Siempre me han gustado las encinas ( Quercus Ilex), son árboles de porte majestuoso, altos, poderosos y humildes a la vez. Nacen en cualquier sitio, al lado de un camino, entre rocas, en suelos áridos y pobres y sólo se riegan cuando cae el agua del cielo, por estas tierras no muchas veces. Aguantan nuestro frío y calor extremos. Su fruto es aprovechado por animales tan distintos como el cerdo o la grulla y roedores de todo tipo. Aquí están en su hábitat, la dehesa.
En cuanto tuve ocasión sembré las mías. Las bellotas fueron recogidas de dos ejemplares con más de treinta años que están en un jardín en mi lugar de trabajo.Sembré tres, cada una en un recipiente y con veinte o treinta centímetros de altura las trasladé a su lugar actual. Busqué una buena encina, en la zona de la "Serrezuela" que hay muchas y recogí tierra cercana a ella para echarla en los hoyos donde iban a ir ( había leído que crecerían mejor con tierra de otras encinas).Han pasado por todo tipo de situaciones y cada una tiene una pequeña historia que contar, así de distintas están.
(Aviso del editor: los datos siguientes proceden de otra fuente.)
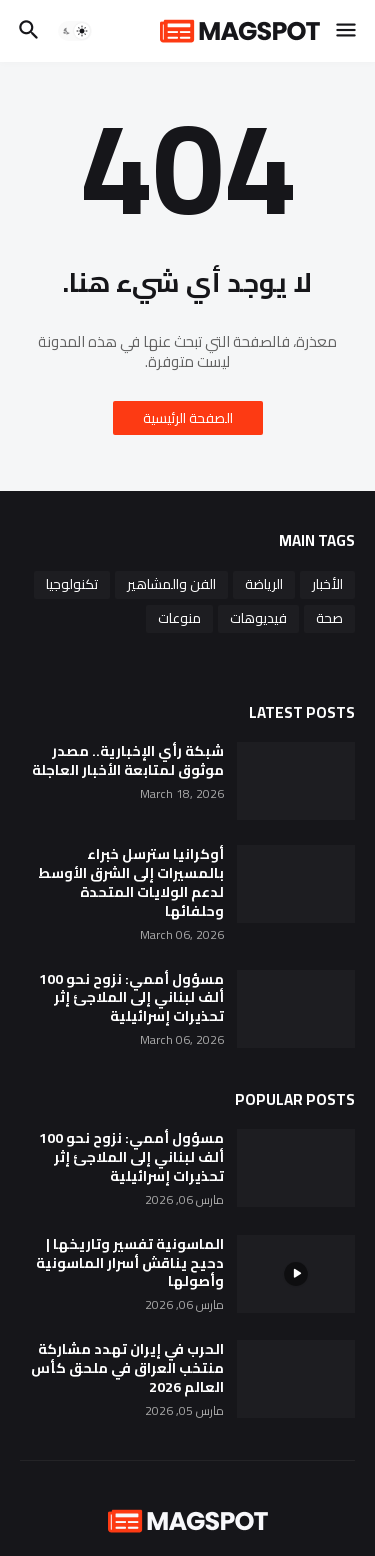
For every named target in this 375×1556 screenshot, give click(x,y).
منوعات (179, 618)
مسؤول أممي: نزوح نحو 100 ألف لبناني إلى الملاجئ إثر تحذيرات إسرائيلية (131, 998)
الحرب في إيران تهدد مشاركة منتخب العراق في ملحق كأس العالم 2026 (127, 1368)
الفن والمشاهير (171, 584)
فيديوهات (258, 618)
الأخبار (327, 584)
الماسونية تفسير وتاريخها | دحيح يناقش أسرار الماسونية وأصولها (130, 1263)
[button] (347, 31)
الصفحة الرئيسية (188, 418)
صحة (329, 618)
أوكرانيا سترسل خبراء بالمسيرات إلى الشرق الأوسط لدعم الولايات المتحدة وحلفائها (131, 883)
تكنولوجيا (72, 584)
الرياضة (264, 584)
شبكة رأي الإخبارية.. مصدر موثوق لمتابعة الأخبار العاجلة (128, 761)
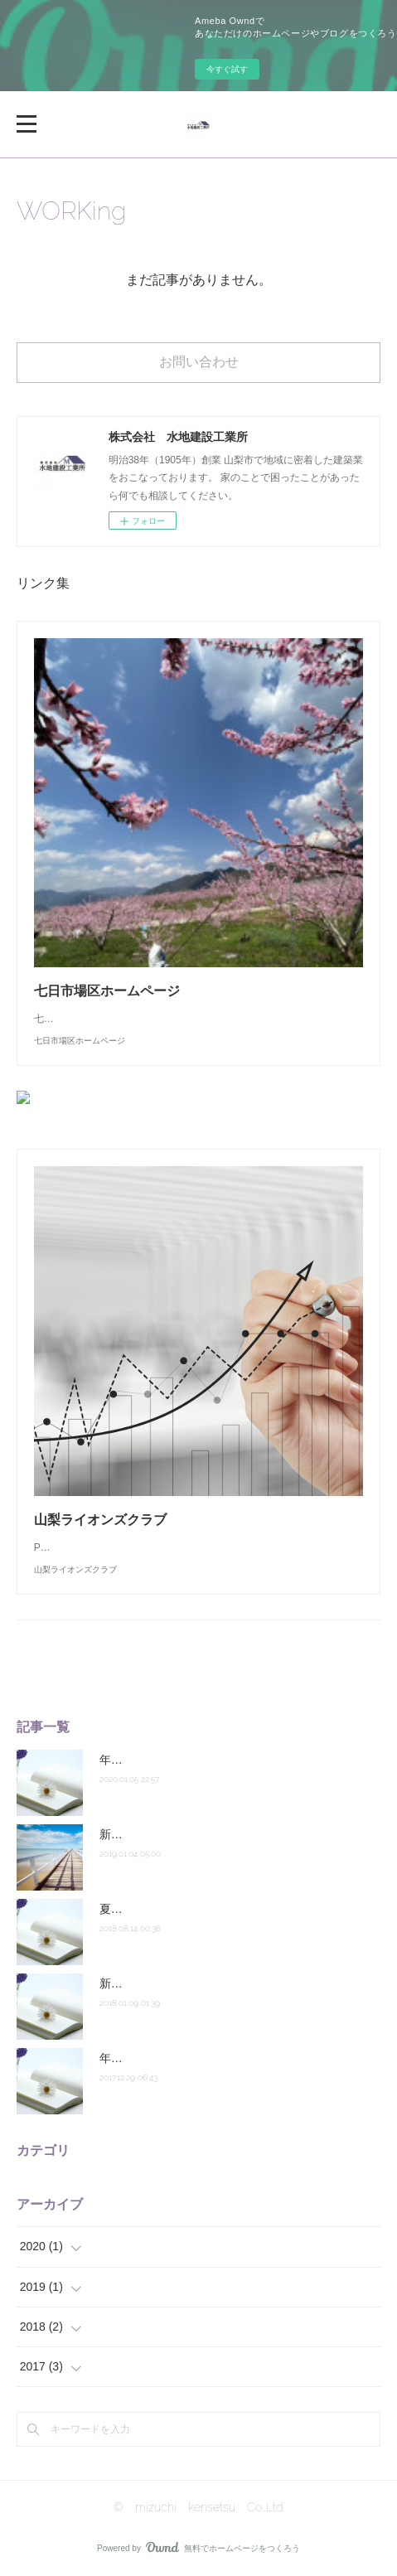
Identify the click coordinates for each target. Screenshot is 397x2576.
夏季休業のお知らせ (151, 1908)
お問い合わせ (199, 362)
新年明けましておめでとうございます (198, 1834)
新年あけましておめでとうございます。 (203, 1983)
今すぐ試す (227, 69)
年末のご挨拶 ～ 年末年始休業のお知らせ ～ (218, 2058)
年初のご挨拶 (134, 1759)
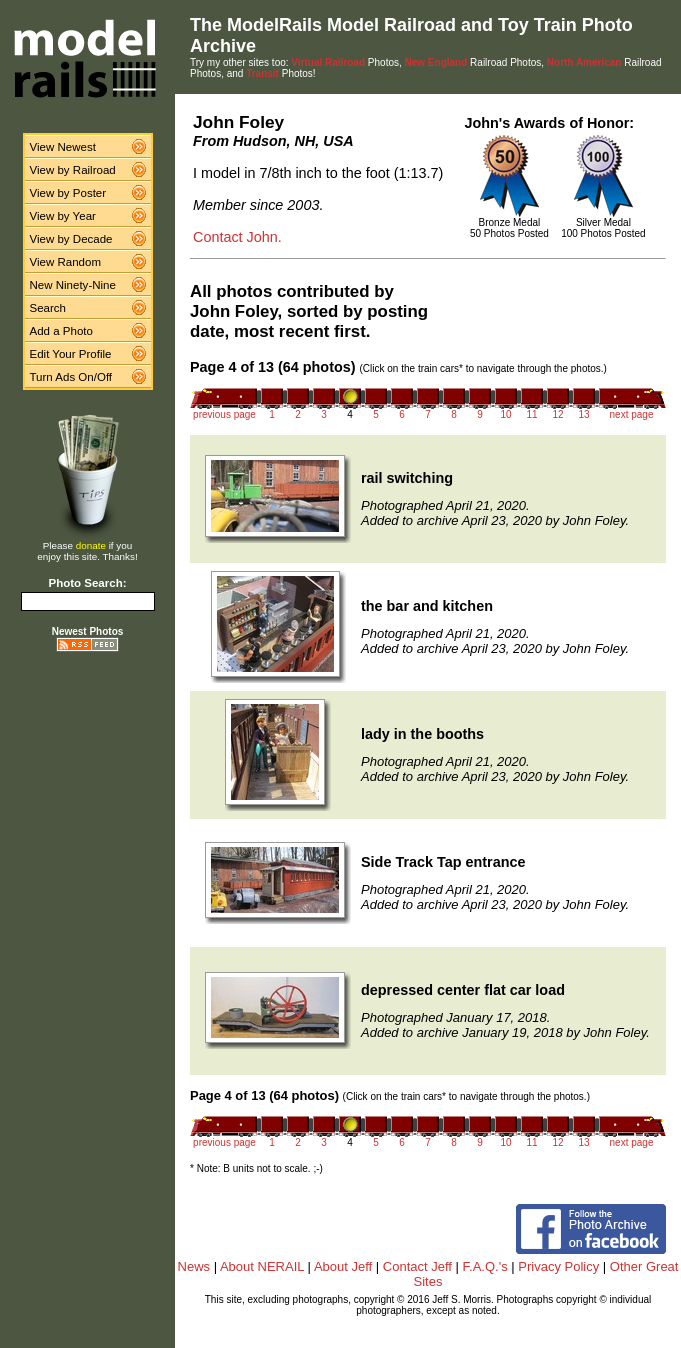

Cuando las planté en tierra me dijeron que ya veríamos si probaba sus bellotas. Y este año, después de cinco, ya hemos visto sus frutos, de la encina más alta y de un alcornoque que tenía en plan bonsai y que trasplanté por la misma época. Y digo "visto" porque en cuanto han caído a tierra desaparecieron. Seguro que los ratoncillos de campo las pusieron a buen recaudo.